4-Methylvaleric acid (I) was converted to acid chloride (II) and then condensed with (S)-4-benzyl-2-oxazolidinone (III) to give (IV). Subsequent alkylation of (IV) with tert-butyl bromoacetate (V) in the presence of sodium bis(trimethylsilyl)amide produced the chiral intermediate (VI), which was hydrolyzed with lithium peroxide to yield (R)-2-isobutylsuccinic acid 4-tert-butyl ester (VII). Further alkylation of (VII) with 4-bromo-1-butene (VIII) afforded a 6:1 mixture of syn/anti isobutenyl compounds (IX), which upon isomerization with LDA in THF at -20 C, followed by quenching with MeOH, provided a 1:1.5 mixture of isomers. Condensation of N-Boc-L-tyrosine (X) with methylamine in the presence of EDC and HOBt gave amide (XI). Then, removal of the Boc protecting group with HCl in dioxan yielded tyrosinamide (XII). This was coupled to succinic acid derivative (IX) using EDC and HOBt to afford the corresponding amide (XIII) as an epimeric mixture. Hydroboration of the butenyl double bond, followed by oxidative treatment with H2O2 produced alcohol (XIV).
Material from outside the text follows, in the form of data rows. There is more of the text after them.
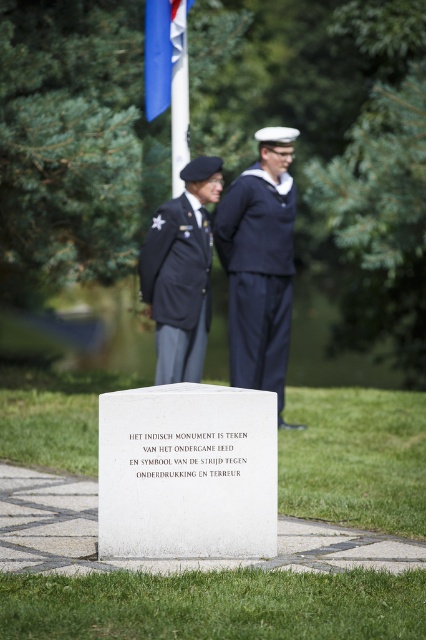 Question: Can you confirm if navy blue fabric sailor suit at center is positioned above blue fabric flag at upper center?

Choices:
 (A) no
 (B) yes

Answer: (A)

Question: Does navy blue fabric sailor suit at center lie behind dark blue fabric uniform at center?

Choices:
 (A) yes
 (B) no

Answer: (A)

Question: Which is farther from the navy blue fabric sailor suit at center?

Choices:
 (A) blue fabric flag at upper center
 (B) dark blue fabric uniform at center

Answer: (A)

Question: Among these points, which one is nearest to the camera?

Choices:
 (A) (253, 246)
 (B) (204, 218)
 (C) (155, 49)

Answer: (B)

Question: Can you confirm if navy blue fabric sailor suit at center is smaller than dark blue fabric uniform at center?

Choices:
 (A) yes
 (B) no

Answer: (B)

Question: Considering the real-world distances, which object is closest to the dark blue fabric uniform at center?

Choices:
 (A) navy blue fabric sailor suit at center
 (B) blue fabric flag at upper center

Answer: (A) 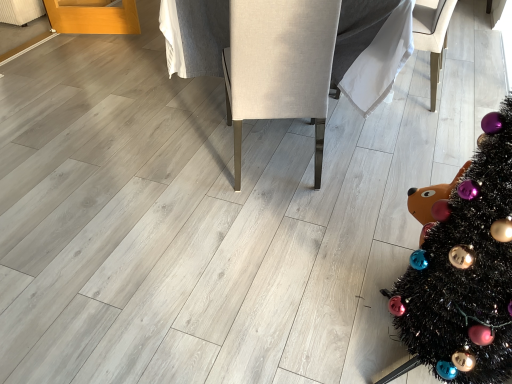 Find the location of `vacant space that is in between beige fabric armchair at center, the 2th armchair viewed from the right, and black tinsel christmas tree at lower right`. vacant space that is in between beige fabric armchair at center, the 2th armchair viewed from the right, and black tinsel christmas tree at lower right is located at coordinates (x=329, y=245). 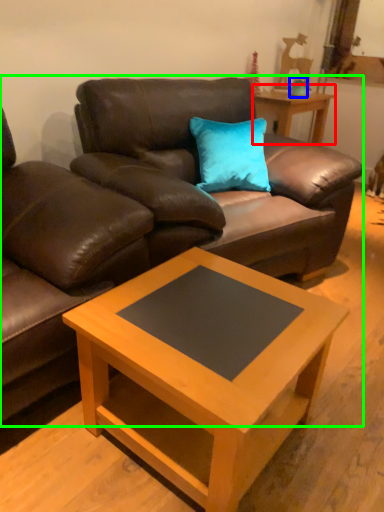 Question: Which is farther away from table (highlighted by a red box)? teal (highlighted by a blue box) or studio couch (highlighted by a green box)?

Choices:
 (A) teal
 (B) studio couch

Answer: (B) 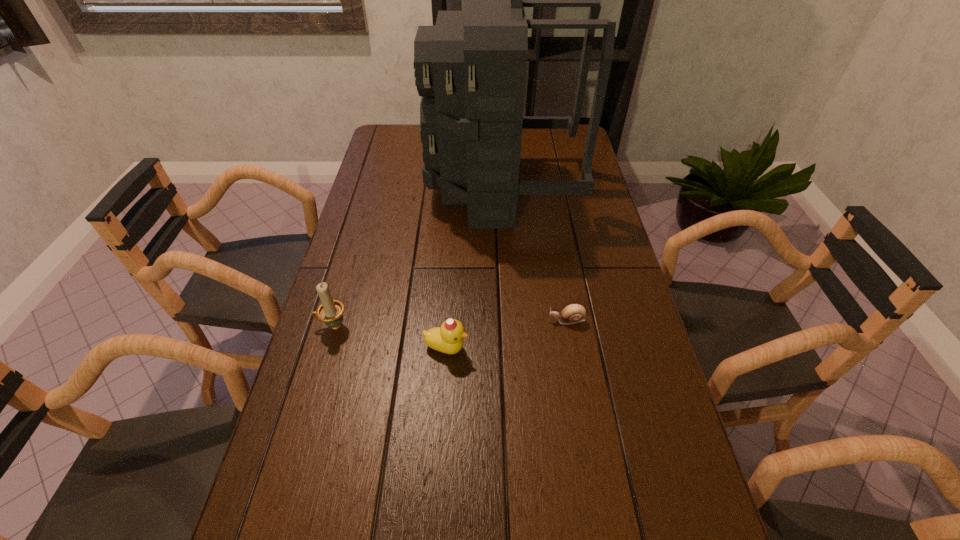 Where is `vacant space that's between the candle_holder and the second shortest object`? This screenshot has height=540, width=960. vacant space that's between the candle_holder and the second shortest object is located at coordinates (390, 337).

The height and width of the screenshot is (540, 960). Identify the location of free point between the backpack and the leftmost object. (418, 258).

Where is `vacant area between the escargot and the tallest object`? The height and width of the screenshot is (540, 960). vacant area between the escargot and the tallest object is located at coordinates (535, 255).

Find the location of a particular element. This screenshot has height=540, width=960. the third closest object to the shortest object is located at coordinates (331, 311).

Identify which object is the third nearest to the third tallest object. Please provide its 2D coordinates. Your answer should be formatted as a tuple, i.e. [(x, y)], where the tuple contains the x and y coordinates of a point satisfying the conditions above.

[(470, 68)] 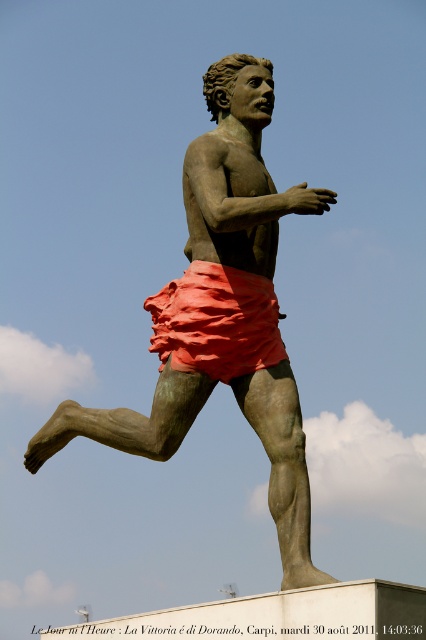 You are an art student analyzing the composition of the image. The bronze statue at center is positioned at a specific coordinate. What coordinate is it located at?

The bronze statue at center is located at point (221, 314).

You are a photographer standing at a certain distance from the bronze statue at center. You want to take a photo of it but your camera can only focus on objects within 50 meters. Will the statue be in focus?

The bronze statue at center is 69.10 meters from camera, which is beyond the camera focus range of 50 meters. Therefore, the statue will not be in focus.

Looking at this image, you are an art conservator assessing the bronze statue at center and the matte orange fabric shorts at center. You need to place a protective barrier around both items. What is the minimum width required for the barrier to accommodate both objects without overlapping?

The minimum width required for the barrier is 5.89 feet, as this is the distance between the bronze statue at center and the matte orange fabric shorts at center, ensuring they are both included without overlapping. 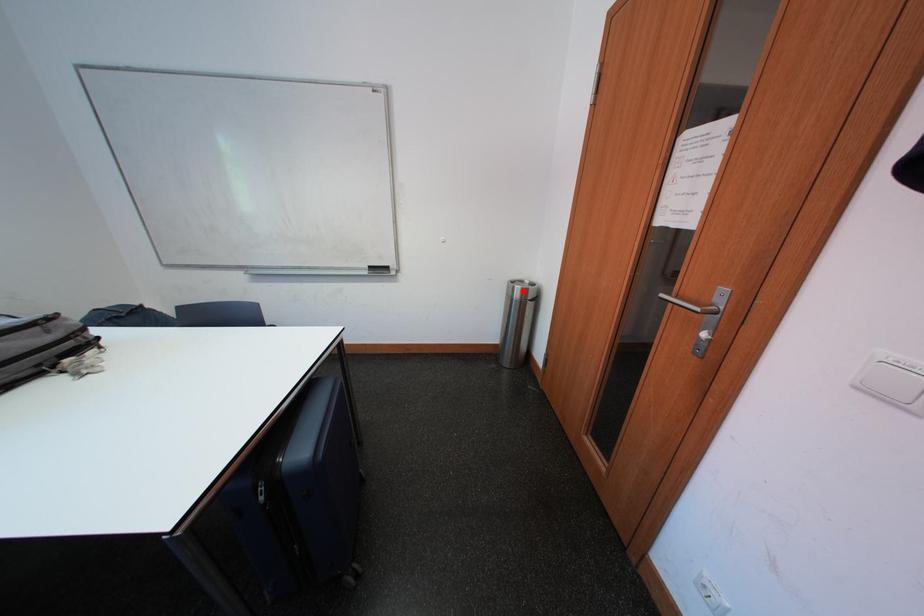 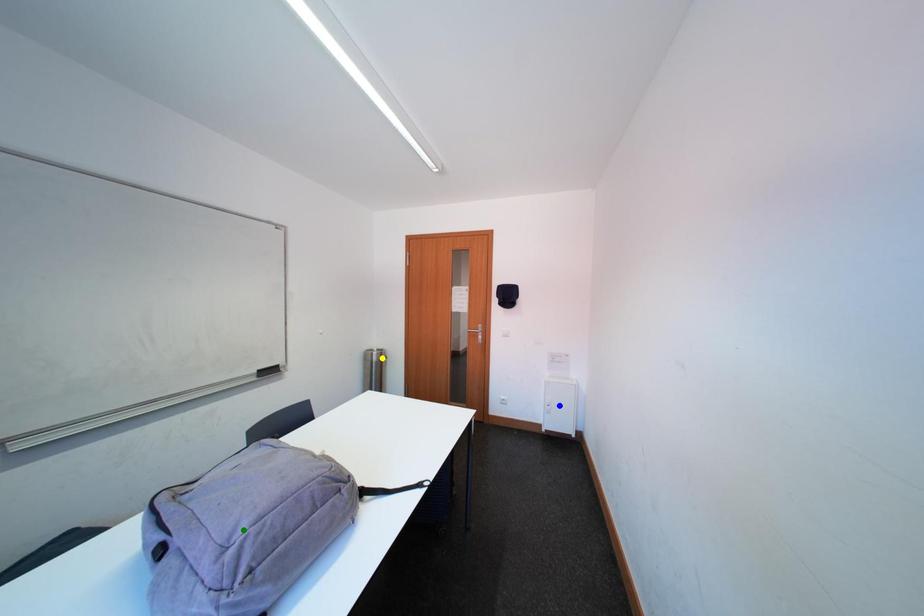 Question: I am providing you with two images of the same scene from different viewpoints. A red point is marked on the first image. You are given multiple points on the second image. Which point in image 2 is actually the same real-world point as the red point in image 1?

Choices:
 (A) blue point
 (B) green point
 (C) yellow point

Answer: (C) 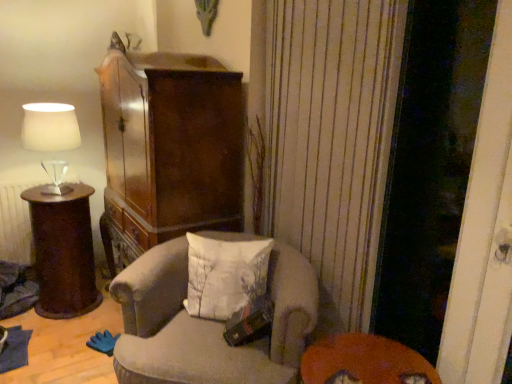 Question: From a real-world perspective, is dark brown polished wood side table at left over transparent glass screen door at right?

Choices:
 (A) yes
 (B) no

Answer: (B)

Question: From a real-world perspective, is dark brown polished wood side table at left located beneath transparent glass screen door at right?

Choices:
 (A) yes
 (B) no

Answer: (A)

Question: Considering the relative sizes of dark brown polished wood side table at left and transparent glass screen door at right in the image provided, is dark brown polished wood side table at left wider than transparent glass screen door at right?

Choices:
 (A) no
 (B) yes

Answer: (B)

Question: Can you confirm if dark brown polished wood side table at left is thinner than transparent glass screen door at right?

Choices:
 (A) yes
 (B) no

Answer: (B)

Question: From the image's perspective, does dark brown polished wood side table at left appear lower than transparent glass screen door at right?

Choices:
 (A) no
 (B) yes

Answer: (B)

Question: From a real-world perspective, is dark brown polished wood side table at left above or below white fabric pillow at center?

Choices:
 (A) above
 (B) below

Answer: (B)

Question: Considering the positions of dark brown polished wood side table at left and white fabric pillow at center in the image, is dark brown polished wood side table at left taller or shorter than white fabric pillow at center?

Choices:
 (A) short
 (B) tall

Answer: (B)

Question: Considering the relative positions of dark brown polished wood side table at left and white fabric pillow at center in the image provided, is dark brown polished wood side table at left to the left or to the right of white fabric pillow at center?

Choices:
 (A) right
 (B) left

Answer: (B)

Question: Is dark brown polished wood side table at left wider or thinner than white fabric pillow at center?

Choices:
 (A) thin
 (B) wide

Answer: (B)

Question: Which is correct: white fabric lampshade at left is inside orange felt table at lower right, or outside of it?

Choices:
 (A) outside
 (B) inside

Answer: (A)

Question: From a real-world perspective, is white fabric lampshade at left above or below orange felt table at lower right?

Choices:
 (A) above
 (B) below

Answer: (A)

Question: From their relative heights in the image, would you say white fabric lampshade at left is taller or shorter than orange felt table at lower right?

Choices:
 (A) tall
 (B) short

Answer: (A)

Question: Does point (57, 112) appear closer or farther from the camera than point (315, 364)?

Choices:
 (A) closer
 (B) farther

Answer: (B)

Question: In terms of width, does white fabric lampshade at left look wider or thinner when compared to velvet beige armchair at center?

Choices:
 (A) wide
 (B) thin

Answer: (B)

Question: From a real-world perspective, relative to velvet beige armchair at center, is white fabric lampshade at left vertically above or below?

Choices:
 (A) below
 (B) above

Answer: (B) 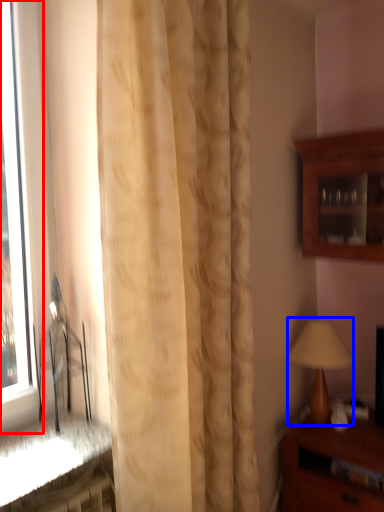 Question: Which point is closer to the camera, window (highlighted by a red box) or table lamp (highlighted by a blue box)?

Choices:
 (A) window
 (B) table lamp

Answer: (A)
Then, cyclization of (XIV) under Mitsunobu conditions furnished macrocyclic ether (XV). The deprotection of (XV) with trifluoroacetic acid yielded carboxylic acid (XVI), which was treated with silyl protected hydroxylamine to afford hydroxamic acid (XVII). The required isomer of (XVII) was isolated using reverse-phase HPLC.